━━━━━ Extracted information

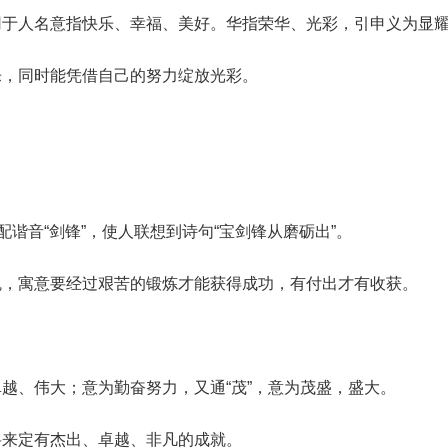
用于人名意指快乐、幸福、美好。华指荣华、光彩，引申义为显
乐，同时能凭借自己的努力绽放光彩。
配谐音“剑锋”，使人联想到诗句“宝剑锋从磨砺出”。
魄，寓意要经过艰苦的锻炼才能获得成功，有付出才有收获。
越、伟大；意为勤奋努力，又通“茂”，意为茂盛，盛大。
将来定有杰出、卓越、非凡的成就。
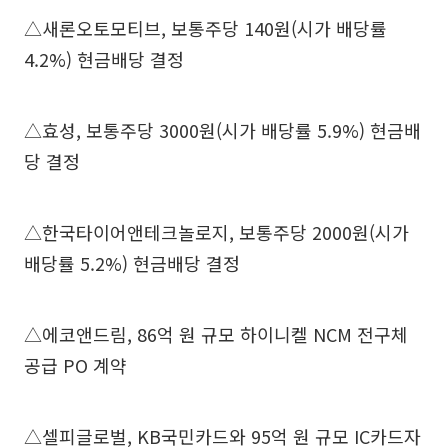
△새론오토모티브, 보통주당 140원(시가 배당률
4.2%) 현금배당 결정
△효성, 보통주당 3000원(시가 배당률 5.9%) 현금배
당 결정
△한국타이어앤테크놀로지, 보통주당 2000원(시가
배당률 5.2%) 현금배당 결정
△에코앤드림, 86억 원 규모 하이니켈 NCM 전구체
공급 PO 계약
△셀피글로벌, KB국민카드와 95억 원 규모 IC카드자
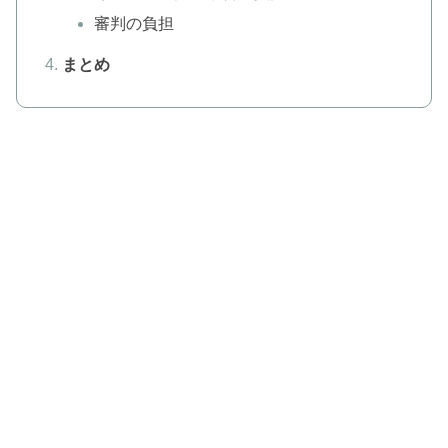
審判の負担
まとめ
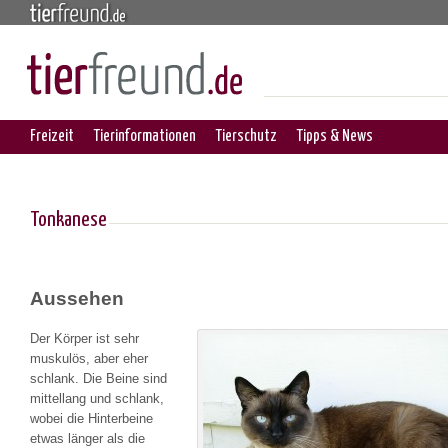
Freizeit
Tierinformationen
Tierschutz
Tipps & News
Tonkanese
Aussehen
Der Körper ist sehr
muskulös, aber eher
schlank. Die Beine sind
mittellang und schlank,
wobei die Hinterbeine
etwas länger als die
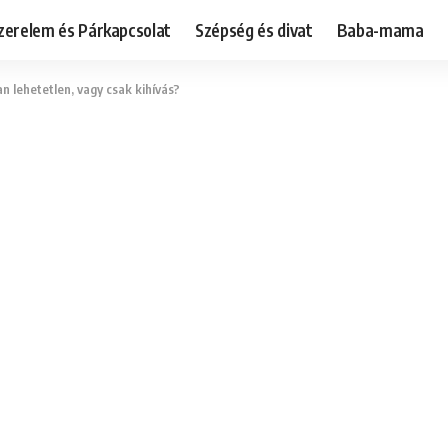
zerelem és Párkapcsolat
Szépség és divat
Baba-mama
 lehetetlen, vagy csak kihívás?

━━━━━━━━━━

An exact copy of the listing above is to be set down, with no pictures in it.

Answer to this exercise:
用于人名意指快乐、幸福、美好。华指荣华、光彩，引申义为显
乐，同时能凭借自己的努力绽放光彩。
配谐音“剑锋”，使人联想到诗句“宝剑锋从磨砺出”。
魄，寓意要经过艰苦的锻炼才能获得成功，有付出才有收获。
越、伟大；意为勤奋努力，又通“茂”，意为茂盛，盛大。
将来定有杰出、卓越、非凡的成就。
△새론오토모티브, 보통주당 140원(시가 배당률
4.2%) 현금배당 결정
△효성, 보통주당 3000원(시가 배당률 5.9%) 현금배
당 결정
△한국타이어앤테크놀로지, 보통주당 2000원(시가
배당률 5.2%) 현금배당 결정
△에코앤드림, 86억 원 규모 하이니켈 NCM 전구체
공급 PO 계약
△셀피글로벌, KB국민카드와 95억 원 규모 IC카드자
審判の負担
まとめ
Freizeit
Tierinformationen
Tierschutz
Tipps & News
Tonkanese
Aussehen
Der Körper ist sehr
muskulös, aber eher
schlank. Die Beine sind
mittellang und schlank,
wobei die Hinterbeine
etwas länger als die
zerelem és Párkapcsolat
Szépség és divat
Baba-mama
 lehetetlen, vagy csak kihívás?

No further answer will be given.